**Work instruction**
Taking the line with "http://karavan.ua/%d0%bd%d0%be%d0%b2%d0%be%d1%" as the first and the line with "Evet. İstanbul Anadolu" as the last, set down the lines below exactly, pictures excluded.

——

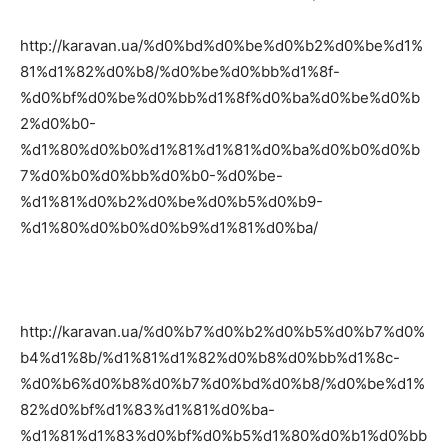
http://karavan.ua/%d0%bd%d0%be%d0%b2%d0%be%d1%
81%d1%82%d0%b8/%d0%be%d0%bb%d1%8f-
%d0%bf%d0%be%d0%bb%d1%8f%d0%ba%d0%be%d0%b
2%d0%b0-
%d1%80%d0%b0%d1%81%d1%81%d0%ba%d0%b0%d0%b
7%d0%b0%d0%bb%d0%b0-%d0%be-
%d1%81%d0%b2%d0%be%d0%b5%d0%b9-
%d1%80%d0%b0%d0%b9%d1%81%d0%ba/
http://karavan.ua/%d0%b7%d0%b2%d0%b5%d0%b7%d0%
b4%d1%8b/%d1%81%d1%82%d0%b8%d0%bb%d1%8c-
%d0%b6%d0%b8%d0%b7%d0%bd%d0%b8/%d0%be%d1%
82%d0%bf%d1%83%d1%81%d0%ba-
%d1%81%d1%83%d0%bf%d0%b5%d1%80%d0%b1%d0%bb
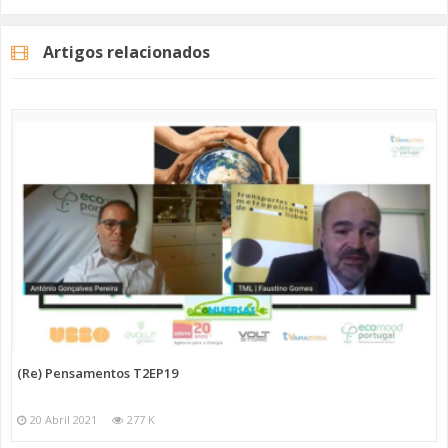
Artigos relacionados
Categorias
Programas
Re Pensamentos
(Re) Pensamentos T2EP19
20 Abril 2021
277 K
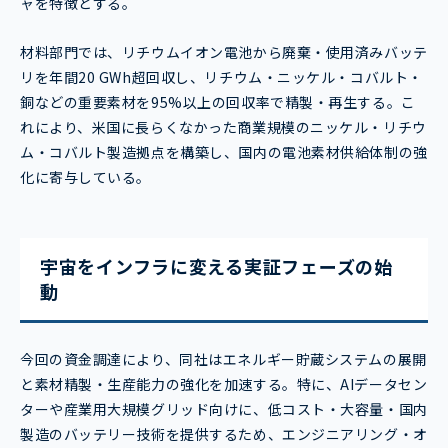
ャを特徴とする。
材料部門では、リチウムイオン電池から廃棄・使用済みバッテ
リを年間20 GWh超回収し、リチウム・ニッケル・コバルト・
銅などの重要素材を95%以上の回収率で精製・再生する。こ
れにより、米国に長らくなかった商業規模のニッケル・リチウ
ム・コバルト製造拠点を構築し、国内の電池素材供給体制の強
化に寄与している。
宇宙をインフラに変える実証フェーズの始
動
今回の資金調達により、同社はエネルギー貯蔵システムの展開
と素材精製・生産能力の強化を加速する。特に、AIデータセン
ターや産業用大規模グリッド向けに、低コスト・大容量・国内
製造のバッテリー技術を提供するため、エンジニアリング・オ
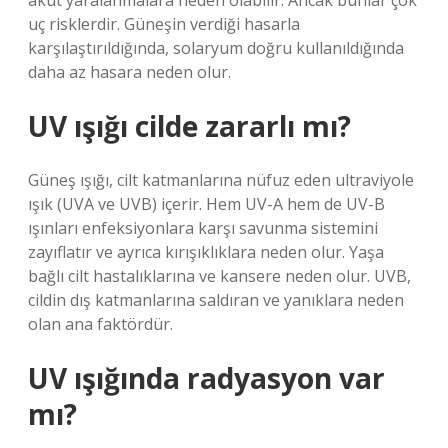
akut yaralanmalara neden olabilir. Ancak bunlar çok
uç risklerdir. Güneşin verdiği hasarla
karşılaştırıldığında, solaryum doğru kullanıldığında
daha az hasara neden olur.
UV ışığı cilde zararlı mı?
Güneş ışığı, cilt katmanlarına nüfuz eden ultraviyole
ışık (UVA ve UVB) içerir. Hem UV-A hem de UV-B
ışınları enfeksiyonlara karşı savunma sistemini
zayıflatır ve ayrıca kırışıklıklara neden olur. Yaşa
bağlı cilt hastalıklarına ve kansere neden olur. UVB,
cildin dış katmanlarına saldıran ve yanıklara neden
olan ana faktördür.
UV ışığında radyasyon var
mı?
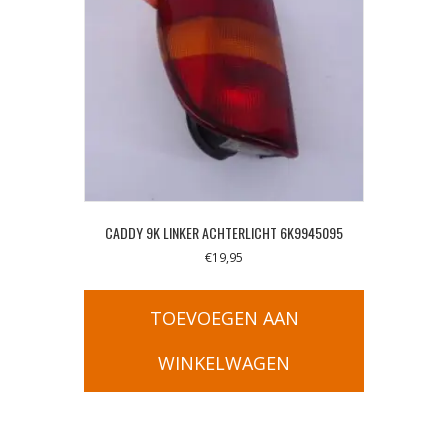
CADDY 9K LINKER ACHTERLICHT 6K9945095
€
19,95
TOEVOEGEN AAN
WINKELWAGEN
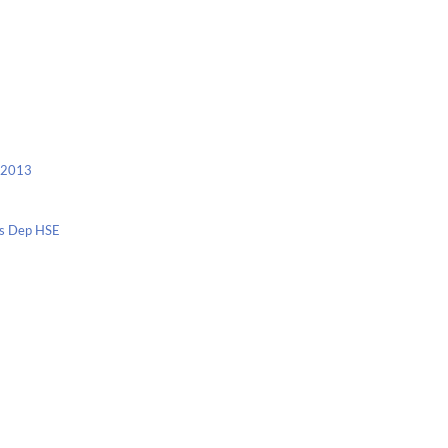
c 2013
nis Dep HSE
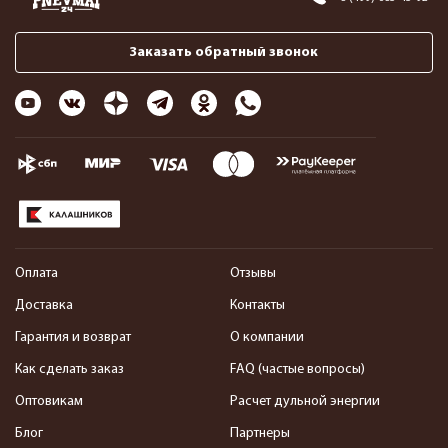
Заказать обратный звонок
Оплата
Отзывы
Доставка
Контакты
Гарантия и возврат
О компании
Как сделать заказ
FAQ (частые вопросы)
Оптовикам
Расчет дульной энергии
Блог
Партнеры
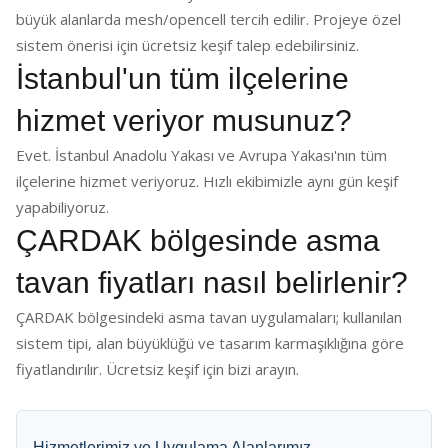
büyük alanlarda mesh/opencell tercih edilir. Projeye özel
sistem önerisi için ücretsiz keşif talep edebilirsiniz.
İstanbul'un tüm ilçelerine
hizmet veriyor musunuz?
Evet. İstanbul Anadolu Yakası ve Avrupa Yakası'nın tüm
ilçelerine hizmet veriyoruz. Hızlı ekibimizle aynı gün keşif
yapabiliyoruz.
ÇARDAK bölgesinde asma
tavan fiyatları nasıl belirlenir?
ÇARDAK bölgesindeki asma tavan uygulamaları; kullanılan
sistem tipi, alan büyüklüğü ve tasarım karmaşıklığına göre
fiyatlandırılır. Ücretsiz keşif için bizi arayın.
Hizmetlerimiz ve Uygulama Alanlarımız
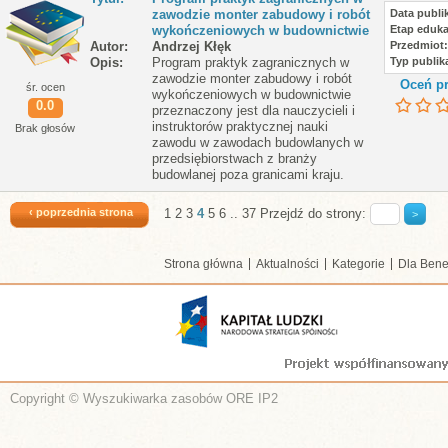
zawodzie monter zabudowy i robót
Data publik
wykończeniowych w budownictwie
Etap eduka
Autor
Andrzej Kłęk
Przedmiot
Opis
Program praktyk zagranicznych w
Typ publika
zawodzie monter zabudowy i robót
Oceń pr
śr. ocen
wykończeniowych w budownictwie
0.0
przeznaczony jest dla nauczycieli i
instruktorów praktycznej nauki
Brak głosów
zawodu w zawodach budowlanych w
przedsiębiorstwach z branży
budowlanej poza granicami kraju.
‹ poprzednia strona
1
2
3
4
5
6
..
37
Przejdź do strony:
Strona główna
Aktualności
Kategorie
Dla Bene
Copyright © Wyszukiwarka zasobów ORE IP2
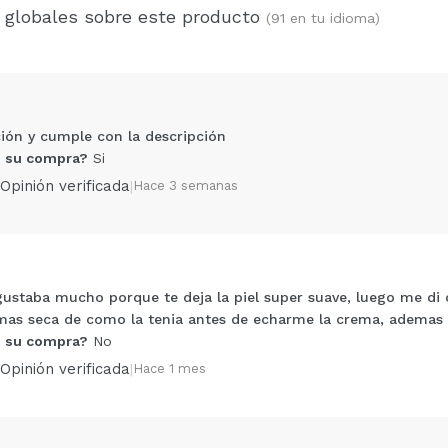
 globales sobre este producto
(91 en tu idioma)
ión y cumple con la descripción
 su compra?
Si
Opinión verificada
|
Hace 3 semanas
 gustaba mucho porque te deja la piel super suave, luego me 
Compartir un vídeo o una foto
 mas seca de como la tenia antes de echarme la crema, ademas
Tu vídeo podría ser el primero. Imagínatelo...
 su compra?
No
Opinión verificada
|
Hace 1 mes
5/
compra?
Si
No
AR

——

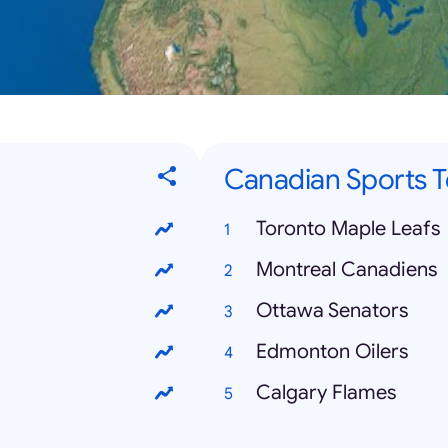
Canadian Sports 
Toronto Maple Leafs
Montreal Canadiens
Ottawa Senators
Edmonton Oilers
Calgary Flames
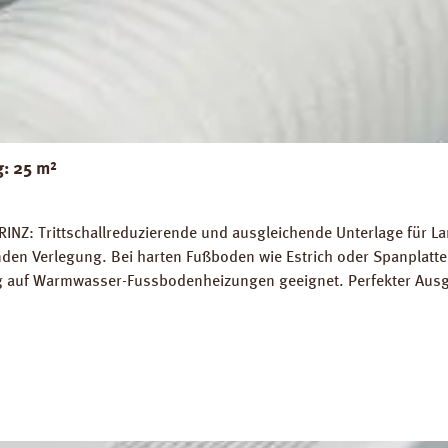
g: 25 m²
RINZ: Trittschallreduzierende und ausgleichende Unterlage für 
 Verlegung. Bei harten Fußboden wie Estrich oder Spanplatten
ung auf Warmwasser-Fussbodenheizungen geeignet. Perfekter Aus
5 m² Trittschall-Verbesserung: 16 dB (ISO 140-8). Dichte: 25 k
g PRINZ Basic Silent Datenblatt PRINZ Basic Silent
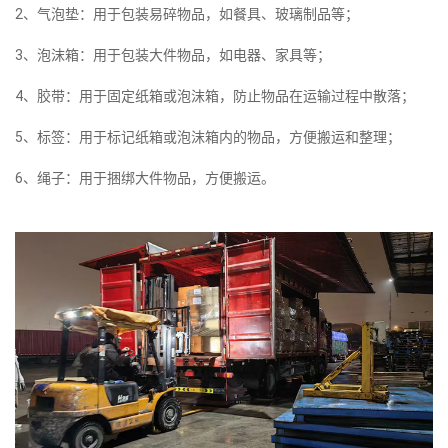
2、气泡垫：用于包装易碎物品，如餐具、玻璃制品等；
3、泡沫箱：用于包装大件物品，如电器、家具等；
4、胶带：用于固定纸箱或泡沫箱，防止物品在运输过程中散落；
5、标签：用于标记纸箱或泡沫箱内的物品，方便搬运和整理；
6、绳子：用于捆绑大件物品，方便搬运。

——

**Answer for the task**
http://karavan.ua/%d0%bd%d0%be%d0%b2%d0%be%d1%
81%d1%82%d0%b8/%d0%be%d0%bb%d1%8f-
%d0%bf%d0%be%d0%bb%d1%8f%d0%ba%d0%be%d0%b
2%d0%b0-
%d1%80%d0%b0%d1%81%d1%81%d0%ba%d0%b0%d0%b
7%d0%b0%d0%bb%d0%b0-%d0%be-
%d1%81%d0%b2%d0%be%d0%b5%d0%b9-
%d1%80%d0%b0%d0%b9%d1%81%d0%ba/
http://karavan.ua/%d0%b7%d0%b2%d0%b5%d0%b7%d0%
b4%d1%8b/%d1%81%d1%82%d0%b8%d0%bb%d1%8c-
%d0%b6%d0%b8%d0%b7%d0%bd%d0%b8/%d0%be%d1%
82%d0%bf%d1%83%d1%81%d0%ba-
%d1%81%d1%83%d0%bf%d0%b5%d1%80%d0%b1%d0%bb
Artigos relacionados
Categorias
Programas
Re Pensamentos
(Re) Pensamentos T2EP19
20 Abril 2021
277 K
ャを特徴とする。
材料部門では、リチウムイオン電池から廃棄・使用済みバッテ
リを年間20 GWh超回収し、リチウム・ニッケル・コバルト・
銅などの重要素材を95%以上の回収率で精製・再生する。こ
れにより、米国に長らくなかった商業規模のニッケル・リチウ
ム・コバルト製造拠点を構築し、国内の電池素材供給体制の強
化に寄与している。
宇宙をインフラに変える実証フェーズの始
動
今回の資金調達により、同社はエネルギー貯蔵システムの展開
と素材精製・生産能力の強化を加速する。特に、AIデータセン
ターや産業用大規模グリッド向けに、低コスト・大容量・国内
製造のバッテリー技術を提供するため、エンジニアリング・オ
akut yaralanmalara neden olabilir. Ancak bunlar çok
uç risklerdir. Güneşin verdiği hasarla
karşılaştırıldığında, solaryum doğru kullanıldığında
daha az hasara neden olur.
UV ışığı cilde zararlı mı?
Güneş ışığı, cilt katmanlarına nüfuz eden ultraviyole
ışık (UVA ve UVB) içerir. Hem UV-A hem de UV-B
ışınları enfeksiyonlara karşı savunma sistemini
zayıflatır ve ayrıca kırışıklıklara neden olur. Yaşa
bağlı cilt hastalıklarına ve kansere neden olur. UVB,
cildin dış katmanlarına saldıran ve yanıklara neden
olan ana faktördür.
UV ışığında radyasyon var
mı?
CADDY 9K LINKER ACHTERLICHT 6K9945095
€
19,95
TOEVOEGEN AAN
WINKELWAGEN
c 2013
nis Dep HSE
Заказать обратный звонок
Оплата
Отзывы
Доставка
Контакты
Гарантия и возврат
О компании
Как сделать заказ
FAQ (частые вопросы)
Оптовикам
Расчет дульной энергии
Блог
Партнеры
büyük alanlarda mesh/opencell tercih edilir. Projeye özel
sistem önerisi için ücretsiz keşif talep edebilirsiniz.
İstanbul'un tüm ilçelerine
hizmet veriyor musunuz?
Evet. İstanbul Anadolu Yakası ve Avrupa Yakası'nın tüm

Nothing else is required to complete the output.